Re: Unicode plain text (Was: Line Separator Character)

From: Kenneth Whistler (kenw@sybase.com)
Date: Tue May 20 1997 - 20:01:18 EDT


I (Ken) commented:

>But other than that, there is not much more to be said about a Unicode
>plain text file. The usefulness of the concept lies in its simplicity.

And Ed Cherlin responded:

>
> I disagree about the simplicity of the problem.
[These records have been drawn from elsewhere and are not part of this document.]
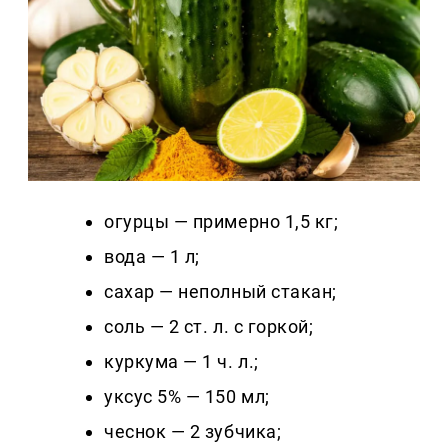
огурцы — примерно 1,5 кг;
вода — 1 л;
сахар — неполный стакан;
соль — 2 ст. л. с горкой;
куркума — 1 ч. л.;
уксус 5% — 150 мл;
чеснок — 2 зубчика;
And now I think I understand where we were miscommunicating. I was
speaking of a Unicode plain text *file*, which I thought was the
issue. And for that the issue is simple. A Unicode plain text *file*
is Unicode plain text in a file (preferably marked with U+FEFF
and in MSB byte order).

But what Ed is addressing here is the standardization of the meaning
of Unicode *plain text*--an issue which should be considered outside
instantiation of that plain text in transmissible computer files.
On that point I agree that there are a vast number of issues which
require specification and standardization. And I do believe that the
Unicode Standard is the correct place to address many of them. I've
made the point before that one of the big differences between ISO/IEC
10646 and the Unicode Standard is that 10646 standardizes the encodings
and names of the characters, but that the Unicode Standard goes way
beyond that and attempts to provide enough information (some
normative and some informative) to enable meaningful and transmissible
implementations of Unicode plain text.

Below is Ed's list of leading issues. I've interspersed my comments
indicating what I think the current Unicode Standard's take is on
many of them. (Others may disagree, or may feel that things which
are not covered should be.)

> Some of the leading issues are:
>
> byte order in storage and transmission

Byte order is addressed by the Unicode Standard.
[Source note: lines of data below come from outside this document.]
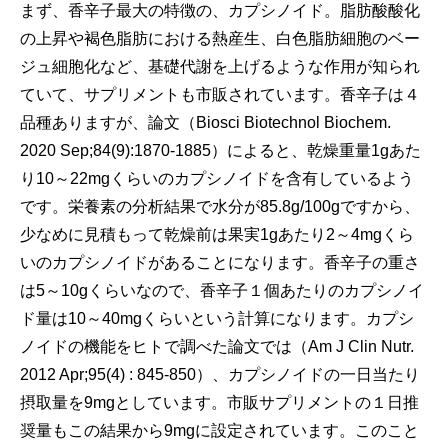
まず、香辛子最大の特徴の、カプシノイド。脂肪酸酸化
の上昇や褐色脂肪における熱産生、白色脂肪細胞のベー
ジュ細胞化など、基礎代謝を上げるような作用が知られ
ていて、サプリメントも市販されています。香辛子は４
品種ありますが、論文（Biosci Biotechnol Biochem.
2020 Sep;84(9):1870-1885）によると、乾燥重量1gあた
り10～22mgくらいのカプシノイドを含有しているよう
です。栄養素の分析結果で水分が85.8g/100gですから、
少なめに見積もって乾燥前は果実1gあたり2～4mgくら
いのカプシノイドがあることになります。香辛子の重さ
は5～10gくらいなので、香辛子１個あたりのカプシノイ
ド量は10～40mgくらいという計算になります。カプシ
ノイドの機能をヒトで調べた論文では（Am J Clin Nutr.
2012 Apr;95(4) : 845-850）、カプシノイドの一日当たり
摂取量を9mgとしています。市販サプリメントの１日推
奨量もこの結果から9mgに設定されています。このこと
> line, paragraph, and page breaks

The Unicode Standard specifies LINE SEPARATOR and PARAGRAPH SEPARATOR,
but considers page break to be out of scope.

> BIDI (Hebrew, Arabic, etc.)

The normative bidi algorithm is specified in great detail in
the Unicode Standard.

> non-linear scripts (Indic, Korean, Mongolian, Ethiopian, etc.)

The Unicode Standard considers specification of script behavior to
be part of the desired content of the standard. It doesn't do an
equally detailed accounting of all cases, mostly due to resource
and information constraints. But Devanagari and Tamil script
handling are provided in significant detail as a guide to Indian
script behavior, and there is an extensive discussion of Arabic
script shaping behavior. There is a specification
of normative behavior for Hangul combining jamo. If we could get
equally detailed expert contributions for each complex script,
I expect the inclination of the UTC and the editors would be to
include them in the standard, for everybody's benefit.

> multiply accented characters (IPA, math, several human languages)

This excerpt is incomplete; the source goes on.